Task details:
The lines to repeat are those below from the one containing "Compartilhe" down to the one containing "Zusätzlich ist unser deutsch sprechendes", both included; reproduce them exactly and nothing else.

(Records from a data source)

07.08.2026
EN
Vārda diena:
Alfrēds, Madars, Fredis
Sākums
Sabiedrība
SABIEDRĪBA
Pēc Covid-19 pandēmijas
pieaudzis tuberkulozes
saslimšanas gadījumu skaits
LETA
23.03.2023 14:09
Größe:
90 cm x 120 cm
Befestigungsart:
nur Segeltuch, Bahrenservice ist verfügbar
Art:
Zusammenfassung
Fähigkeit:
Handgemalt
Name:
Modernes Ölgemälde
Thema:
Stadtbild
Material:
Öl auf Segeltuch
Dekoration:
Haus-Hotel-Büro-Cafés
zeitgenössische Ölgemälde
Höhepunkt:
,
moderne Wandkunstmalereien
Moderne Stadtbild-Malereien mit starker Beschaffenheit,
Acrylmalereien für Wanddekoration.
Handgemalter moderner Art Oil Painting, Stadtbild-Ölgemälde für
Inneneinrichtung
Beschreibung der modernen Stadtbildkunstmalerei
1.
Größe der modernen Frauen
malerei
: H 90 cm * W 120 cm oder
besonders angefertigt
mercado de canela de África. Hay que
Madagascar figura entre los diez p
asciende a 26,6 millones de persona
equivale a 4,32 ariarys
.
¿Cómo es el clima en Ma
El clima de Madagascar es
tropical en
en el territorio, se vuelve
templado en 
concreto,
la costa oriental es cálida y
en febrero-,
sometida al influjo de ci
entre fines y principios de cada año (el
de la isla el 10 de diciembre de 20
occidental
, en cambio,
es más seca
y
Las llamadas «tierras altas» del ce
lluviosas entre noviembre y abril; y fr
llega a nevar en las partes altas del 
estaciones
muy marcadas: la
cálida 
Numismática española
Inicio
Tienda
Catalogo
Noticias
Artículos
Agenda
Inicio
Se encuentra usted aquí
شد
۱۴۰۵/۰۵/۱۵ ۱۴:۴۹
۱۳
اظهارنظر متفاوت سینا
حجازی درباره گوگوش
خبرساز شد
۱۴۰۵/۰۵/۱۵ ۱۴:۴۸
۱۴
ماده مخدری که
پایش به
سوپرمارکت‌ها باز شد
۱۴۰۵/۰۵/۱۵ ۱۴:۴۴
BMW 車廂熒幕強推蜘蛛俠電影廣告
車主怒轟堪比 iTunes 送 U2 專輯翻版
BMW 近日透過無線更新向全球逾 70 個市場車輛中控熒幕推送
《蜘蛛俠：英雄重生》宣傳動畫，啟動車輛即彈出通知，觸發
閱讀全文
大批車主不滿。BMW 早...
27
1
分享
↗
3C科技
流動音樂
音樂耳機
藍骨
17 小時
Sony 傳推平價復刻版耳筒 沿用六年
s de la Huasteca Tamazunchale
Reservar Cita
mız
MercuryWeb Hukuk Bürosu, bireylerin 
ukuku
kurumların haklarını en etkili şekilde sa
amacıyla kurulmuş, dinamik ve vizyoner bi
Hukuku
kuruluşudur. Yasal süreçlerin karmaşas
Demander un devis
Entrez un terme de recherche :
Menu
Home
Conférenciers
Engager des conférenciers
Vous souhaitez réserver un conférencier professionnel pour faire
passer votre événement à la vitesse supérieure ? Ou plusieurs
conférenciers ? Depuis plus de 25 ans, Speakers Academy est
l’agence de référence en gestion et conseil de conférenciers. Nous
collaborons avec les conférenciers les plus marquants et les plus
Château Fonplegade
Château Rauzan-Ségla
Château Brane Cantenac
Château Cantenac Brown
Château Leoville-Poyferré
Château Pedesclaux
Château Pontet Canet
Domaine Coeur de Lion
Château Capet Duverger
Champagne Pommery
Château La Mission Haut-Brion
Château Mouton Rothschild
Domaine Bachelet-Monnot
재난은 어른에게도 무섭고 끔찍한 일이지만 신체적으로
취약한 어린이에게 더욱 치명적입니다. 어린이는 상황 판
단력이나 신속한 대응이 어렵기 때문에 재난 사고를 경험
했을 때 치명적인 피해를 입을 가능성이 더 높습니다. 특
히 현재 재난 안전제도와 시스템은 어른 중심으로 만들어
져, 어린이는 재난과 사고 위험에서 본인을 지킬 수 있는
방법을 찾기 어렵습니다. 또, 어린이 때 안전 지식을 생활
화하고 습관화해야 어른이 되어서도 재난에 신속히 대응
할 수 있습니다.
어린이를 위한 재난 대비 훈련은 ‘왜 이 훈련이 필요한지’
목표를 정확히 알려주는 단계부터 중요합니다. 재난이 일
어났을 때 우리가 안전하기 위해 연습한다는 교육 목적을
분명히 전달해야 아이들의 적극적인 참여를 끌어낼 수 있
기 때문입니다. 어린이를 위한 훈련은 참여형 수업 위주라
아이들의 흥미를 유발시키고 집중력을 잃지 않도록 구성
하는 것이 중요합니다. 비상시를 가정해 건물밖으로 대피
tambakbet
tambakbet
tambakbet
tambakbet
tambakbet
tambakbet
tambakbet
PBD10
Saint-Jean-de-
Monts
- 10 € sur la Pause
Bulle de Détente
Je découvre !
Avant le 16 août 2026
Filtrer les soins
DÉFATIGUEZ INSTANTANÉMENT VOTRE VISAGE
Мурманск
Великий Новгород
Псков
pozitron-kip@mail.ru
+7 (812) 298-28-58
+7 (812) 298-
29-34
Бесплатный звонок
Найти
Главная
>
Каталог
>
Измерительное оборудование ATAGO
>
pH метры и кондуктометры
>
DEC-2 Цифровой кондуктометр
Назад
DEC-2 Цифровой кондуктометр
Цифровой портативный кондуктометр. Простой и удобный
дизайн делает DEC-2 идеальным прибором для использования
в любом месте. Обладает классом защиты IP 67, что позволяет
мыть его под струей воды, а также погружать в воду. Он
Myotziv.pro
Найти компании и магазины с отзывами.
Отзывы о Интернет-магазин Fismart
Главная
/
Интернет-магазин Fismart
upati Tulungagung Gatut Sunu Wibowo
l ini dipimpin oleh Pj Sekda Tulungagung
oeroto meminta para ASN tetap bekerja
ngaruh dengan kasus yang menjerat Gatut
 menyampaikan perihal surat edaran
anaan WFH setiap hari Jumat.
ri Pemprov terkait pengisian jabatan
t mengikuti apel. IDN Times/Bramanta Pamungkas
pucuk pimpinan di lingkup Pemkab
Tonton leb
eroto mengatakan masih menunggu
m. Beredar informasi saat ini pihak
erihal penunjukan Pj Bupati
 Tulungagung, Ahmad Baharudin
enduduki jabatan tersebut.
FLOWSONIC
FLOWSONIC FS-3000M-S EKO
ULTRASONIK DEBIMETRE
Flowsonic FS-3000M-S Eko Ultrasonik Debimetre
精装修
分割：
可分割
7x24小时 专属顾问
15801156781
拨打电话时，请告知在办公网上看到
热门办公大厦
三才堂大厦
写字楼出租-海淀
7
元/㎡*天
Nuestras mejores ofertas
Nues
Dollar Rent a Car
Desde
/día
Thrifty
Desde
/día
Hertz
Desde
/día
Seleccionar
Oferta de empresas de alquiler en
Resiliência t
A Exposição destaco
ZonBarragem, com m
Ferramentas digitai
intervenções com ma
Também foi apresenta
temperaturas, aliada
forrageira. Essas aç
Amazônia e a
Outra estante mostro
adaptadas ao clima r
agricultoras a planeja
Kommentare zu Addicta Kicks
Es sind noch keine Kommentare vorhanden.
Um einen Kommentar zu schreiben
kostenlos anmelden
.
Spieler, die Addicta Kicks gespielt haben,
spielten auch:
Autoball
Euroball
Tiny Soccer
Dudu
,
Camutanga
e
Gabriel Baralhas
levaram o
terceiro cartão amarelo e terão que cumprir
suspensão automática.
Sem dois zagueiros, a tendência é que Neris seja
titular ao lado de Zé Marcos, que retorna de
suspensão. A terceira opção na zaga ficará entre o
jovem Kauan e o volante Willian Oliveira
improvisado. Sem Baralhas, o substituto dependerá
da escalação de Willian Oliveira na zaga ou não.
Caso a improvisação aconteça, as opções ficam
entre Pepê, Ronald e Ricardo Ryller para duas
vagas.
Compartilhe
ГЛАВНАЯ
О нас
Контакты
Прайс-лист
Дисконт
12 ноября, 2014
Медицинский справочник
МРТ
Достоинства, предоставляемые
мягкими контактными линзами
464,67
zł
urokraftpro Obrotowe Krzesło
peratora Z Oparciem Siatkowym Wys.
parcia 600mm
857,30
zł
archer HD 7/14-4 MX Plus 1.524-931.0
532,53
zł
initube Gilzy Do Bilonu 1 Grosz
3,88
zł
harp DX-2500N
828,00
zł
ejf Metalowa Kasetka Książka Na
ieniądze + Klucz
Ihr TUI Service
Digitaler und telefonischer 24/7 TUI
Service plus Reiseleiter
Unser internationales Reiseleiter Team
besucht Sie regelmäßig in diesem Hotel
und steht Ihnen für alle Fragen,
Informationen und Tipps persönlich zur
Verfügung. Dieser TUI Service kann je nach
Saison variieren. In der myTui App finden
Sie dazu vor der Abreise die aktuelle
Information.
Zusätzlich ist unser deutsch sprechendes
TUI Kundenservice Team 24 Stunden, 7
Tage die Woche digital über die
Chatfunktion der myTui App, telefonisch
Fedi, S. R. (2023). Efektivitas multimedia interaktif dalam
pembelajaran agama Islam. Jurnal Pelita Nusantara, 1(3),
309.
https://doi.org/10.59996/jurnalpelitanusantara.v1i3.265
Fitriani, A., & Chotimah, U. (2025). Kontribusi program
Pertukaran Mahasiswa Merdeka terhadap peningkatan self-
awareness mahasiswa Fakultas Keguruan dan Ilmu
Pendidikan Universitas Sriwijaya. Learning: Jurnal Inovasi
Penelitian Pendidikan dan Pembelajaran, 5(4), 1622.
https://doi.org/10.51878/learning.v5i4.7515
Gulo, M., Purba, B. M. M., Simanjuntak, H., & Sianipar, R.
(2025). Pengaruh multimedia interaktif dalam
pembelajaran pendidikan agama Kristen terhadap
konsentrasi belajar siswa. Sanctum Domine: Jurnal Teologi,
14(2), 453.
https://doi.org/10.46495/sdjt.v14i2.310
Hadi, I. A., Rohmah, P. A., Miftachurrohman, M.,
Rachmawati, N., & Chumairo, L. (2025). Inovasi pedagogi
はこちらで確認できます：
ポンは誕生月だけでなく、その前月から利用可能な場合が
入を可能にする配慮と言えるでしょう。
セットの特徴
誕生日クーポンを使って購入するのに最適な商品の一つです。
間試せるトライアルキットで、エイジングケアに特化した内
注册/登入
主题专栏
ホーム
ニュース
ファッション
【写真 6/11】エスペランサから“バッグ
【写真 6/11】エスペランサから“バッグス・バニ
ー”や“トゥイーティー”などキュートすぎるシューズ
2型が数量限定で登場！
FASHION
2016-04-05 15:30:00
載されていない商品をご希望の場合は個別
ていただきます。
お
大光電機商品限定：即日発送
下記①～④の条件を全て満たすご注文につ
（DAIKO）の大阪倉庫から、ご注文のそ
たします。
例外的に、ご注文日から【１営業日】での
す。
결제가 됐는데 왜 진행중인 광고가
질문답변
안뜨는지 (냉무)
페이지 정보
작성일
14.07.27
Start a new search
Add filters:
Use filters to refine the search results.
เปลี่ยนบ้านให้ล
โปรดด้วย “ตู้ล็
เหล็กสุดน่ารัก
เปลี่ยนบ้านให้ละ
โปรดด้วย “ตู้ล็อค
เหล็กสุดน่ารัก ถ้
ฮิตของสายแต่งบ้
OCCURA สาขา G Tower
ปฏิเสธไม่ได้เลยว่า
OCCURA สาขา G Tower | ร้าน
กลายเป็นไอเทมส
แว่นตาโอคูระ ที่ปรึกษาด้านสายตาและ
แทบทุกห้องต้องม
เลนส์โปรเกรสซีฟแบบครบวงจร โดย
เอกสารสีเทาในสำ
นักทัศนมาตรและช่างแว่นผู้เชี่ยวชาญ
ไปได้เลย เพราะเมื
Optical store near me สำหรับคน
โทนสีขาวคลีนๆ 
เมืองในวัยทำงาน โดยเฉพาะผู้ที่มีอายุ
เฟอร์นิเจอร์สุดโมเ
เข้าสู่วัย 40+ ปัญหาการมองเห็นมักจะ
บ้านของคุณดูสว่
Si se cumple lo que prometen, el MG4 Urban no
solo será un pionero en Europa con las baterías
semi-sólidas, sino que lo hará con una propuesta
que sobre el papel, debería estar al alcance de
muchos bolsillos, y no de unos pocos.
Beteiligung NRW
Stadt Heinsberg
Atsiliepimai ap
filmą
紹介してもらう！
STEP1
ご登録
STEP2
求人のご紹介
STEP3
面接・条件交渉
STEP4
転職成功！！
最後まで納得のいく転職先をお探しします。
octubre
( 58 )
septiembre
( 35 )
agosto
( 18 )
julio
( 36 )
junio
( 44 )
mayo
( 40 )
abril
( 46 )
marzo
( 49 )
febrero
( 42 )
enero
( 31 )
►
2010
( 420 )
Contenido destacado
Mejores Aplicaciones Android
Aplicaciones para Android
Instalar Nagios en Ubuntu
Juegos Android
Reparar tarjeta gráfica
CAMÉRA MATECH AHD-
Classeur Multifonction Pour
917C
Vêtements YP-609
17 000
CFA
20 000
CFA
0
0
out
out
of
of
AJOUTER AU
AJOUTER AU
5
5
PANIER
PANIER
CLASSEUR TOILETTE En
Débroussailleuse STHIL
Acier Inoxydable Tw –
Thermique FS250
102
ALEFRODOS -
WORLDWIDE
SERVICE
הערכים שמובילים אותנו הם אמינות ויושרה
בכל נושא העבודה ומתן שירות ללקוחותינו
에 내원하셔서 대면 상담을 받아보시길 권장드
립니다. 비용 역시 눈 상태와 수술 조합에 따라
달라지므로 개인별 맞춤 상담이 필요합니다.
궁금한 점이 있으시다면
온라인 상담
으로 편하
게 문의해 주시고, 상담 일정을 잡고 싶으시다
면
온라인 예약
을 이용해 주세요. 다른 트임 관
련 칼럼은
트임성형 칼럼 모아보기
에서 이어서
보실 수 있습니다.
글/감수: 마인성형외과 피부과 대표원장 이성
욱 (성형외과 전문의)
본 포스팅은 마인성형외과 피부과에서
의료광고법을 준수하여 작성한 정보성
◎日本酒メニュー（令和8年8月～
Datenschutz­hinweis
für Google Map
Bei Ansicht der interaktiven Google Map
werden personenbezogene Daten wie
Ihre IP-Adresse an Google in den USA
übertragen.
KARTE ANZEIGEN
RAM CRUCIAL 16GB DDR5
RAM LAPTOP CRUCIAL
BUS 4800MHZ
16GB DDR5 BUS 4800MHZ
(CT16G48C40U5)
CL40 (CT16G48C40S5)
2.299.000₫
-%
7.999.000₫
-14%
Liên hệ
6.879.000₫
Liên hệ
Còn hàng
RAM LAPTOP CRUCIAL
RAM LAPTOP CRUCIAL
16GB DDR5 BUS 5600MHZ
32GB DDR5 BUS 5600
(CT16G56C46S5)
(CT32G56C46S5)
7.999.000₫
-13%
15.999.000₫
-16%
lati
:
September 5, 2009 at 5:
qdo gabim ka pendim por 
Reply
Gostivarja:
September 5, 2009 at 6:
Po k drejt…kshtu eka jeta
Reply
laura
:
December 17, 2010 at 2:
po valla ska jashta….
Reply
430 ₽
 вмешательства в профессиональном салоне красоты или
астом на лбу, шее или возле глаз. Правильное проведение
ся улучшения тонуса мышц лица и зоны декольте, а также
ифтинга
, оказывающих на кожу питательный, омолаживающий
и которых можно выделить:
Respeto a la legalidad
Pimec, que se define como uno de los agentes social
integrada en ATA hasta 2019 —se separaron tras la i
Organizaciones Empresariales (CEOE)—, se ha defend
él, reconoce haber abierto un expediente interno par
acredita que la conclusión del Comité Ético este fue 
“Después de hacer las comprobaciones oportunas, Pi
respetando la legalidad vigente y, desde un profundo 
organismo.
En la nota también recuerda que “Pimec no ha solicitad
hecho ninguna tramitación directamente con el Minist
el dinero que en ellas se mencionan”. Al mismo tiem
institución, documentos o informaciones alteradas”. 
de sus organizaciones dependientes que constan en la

Answer to the problem:
Compartilhe
ГЛАВНАЯ
О нас
Контакты
Прайс-лист
Дисконт
12 ноября, 2014
Медицинский справочник
МРТ
Достоинства, предоставляемые
мягкими контактными линзами
464,67
zł
urokraftpro Obrotowe Krzesło
peratora Z Oparciem Siatkowym Wys.
parcia 600mm
857,30
zł
archer HD 7/14-4 MX Plus 1.524-931.0
532,53
zł
initube Gilzy Do Bilonu 1 Grosz
3,88
zł
harp DX-2500N
828,00
zł
ejf Metalowa Kasetka Książka Na
ieniądze + Klucz
Ihr TUI Service
Digitaler und telefonischer 24/7 TUI
Service plus Reiseleiter
Unser internationales Reiseleiter Team
besucht Sie regelmäßig in diesem Hotel
und steht Ihnen für alle Fragen,
Informationen und Tipps persönlich zur
Verfügung. Dieser TUI Service kann je nach
Saison variieren. In der myTui App finden
Sie dazu vor der Abreise die aktuelle
Information.
Zusätzlich ist unser deutsch sprechendes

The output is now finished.